Others of a more cynical stripe would argue that the folks involved in these improprieties were bad apples, and that there was little Harvard could have done to save them. Perhaps that is true, but that kind of attitude isn't consistent with the idealism that liberal arts colleges have always represented in this country.

In his book, Bok presents a more optimistic approach. Perhaps students are inclined to act morally, but do not because "they are simply unaware of the ethical problems that lie hidden in the situations they confront." Others, Bok adds, find themselves too "enmeshed" in ethical problems to make their way out cleanly. Finally, Bok points out that college-aged students are still establishing the standards they will hold themselves to in their future professional and personal lives. In other words, it would be wrong of a college to in any way abandon its duty to attempt to teach its students how to reason ethically.

I would go a step further. I believe that a college should do anything and everything in its power to ensure that its students have had an adequate instruction in moral reasoning. As part of the large, watered-down Core, the Moral Reasoning requirement cannot accomplish that goal in its current form. Administrators may disagree on the effectiveness of the Core, but moral reasoning is simply too important to leave so much room for dissent.

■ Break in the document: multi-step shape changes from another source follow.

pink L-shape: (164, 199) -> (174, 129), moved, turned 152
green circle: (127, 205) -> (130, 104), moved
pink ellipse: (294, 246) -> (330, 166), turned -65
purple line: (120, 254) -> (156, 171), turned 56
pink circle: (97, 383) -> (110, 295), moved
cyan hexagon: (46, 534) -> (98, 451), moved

What the College's curriculum needs is a dramatic revision of the Moral Reasoning requirement. Instead of the fluffy courses typical of the rest of the Core, the faculty should institute a series of small seminars in which students actively identify and discuss the ethical problems they face.

The current incarnation of moral reasoning is simply not enough; even former president Bok wrote that ethicstraining instructors "are typically less concerned with presenting solutions than with engaging the class in an active discussion to encourage students to perceive ethical issues, identify the competing arguments, evaluate these contending views and ultimately arrive at thoughtfully reasoned conclusions." Indeed, small seminars would allow students an opportunity for the intensive, active consideration of ethical standards that is most likely to have a real impact.

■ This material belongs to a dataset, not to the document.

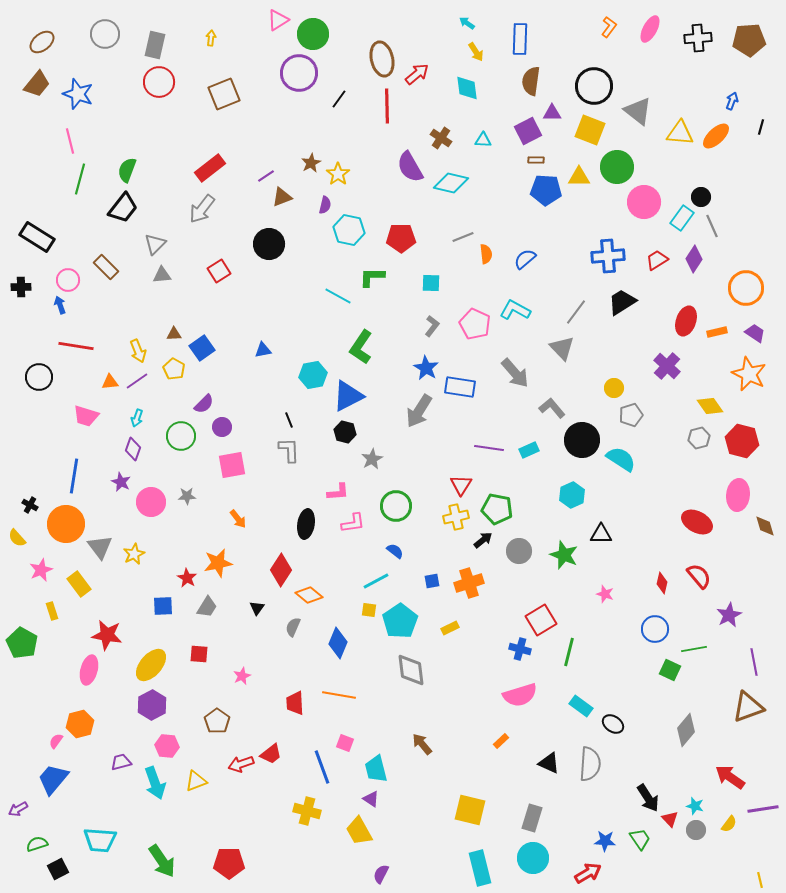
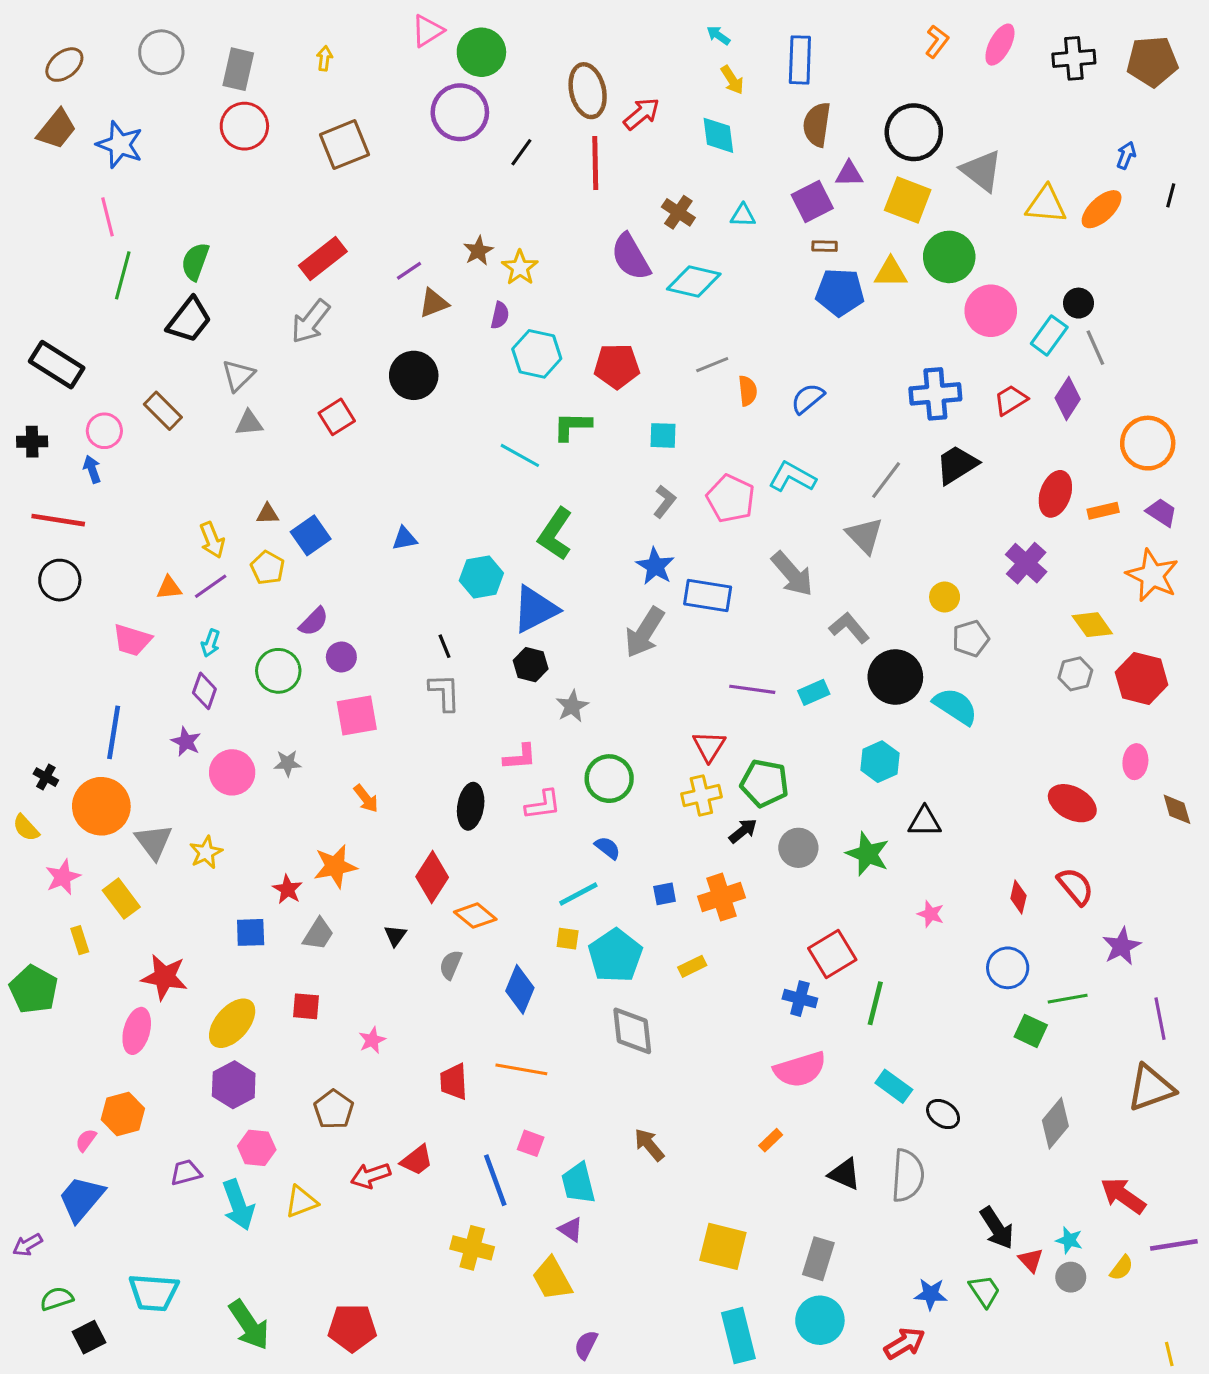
red line: (76, 346) -> (58, 520), moved
pink ellipse: (738, 495) -> (1135, 762), size x0.7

For years, the College has required such small seminars for only one purpose: the teaching of expository writing. Knowing how to write effectively is certainly essential for success in nearly all professions, especially academia. But knowing how to detect ethical problems and how to reason through moral dilemmas is equally, if not more important to students' success in achieving both their own goals and those of society. (And this is particularly true at a College that prides itself on the graduates it's placed in influential positions in the public and private sectors.)

I am certainly not advocating the elimination of the Expository Writing requirement. But if the teaching of writing is important enough that the University requires all undergraduates to enroll in small, intensive seminars, isn't moral reasoning important enough to the University to receive similar treatment?

Geyser University Professor Henry Rosovsky, who was dean of the Faculty of Arts and Sciences when the Core was designed, devoted a chapter to the goals of liberal education in his book, The University: An Owner's Manual.

"It may well be," wrote Rosovsky, "that the most significant quality in educated persons is the informed judgment that enables them to make discriminating moral choices."

Rosovsky, who is also one of seven members of Harvard's more powerful governing board, was right. When the Faculty reviews the Core next year, it would do well to consider whether recent College scandals are a signal that it has been negligent in its responsibility to provide students with adequate instruction in this "most significant" area.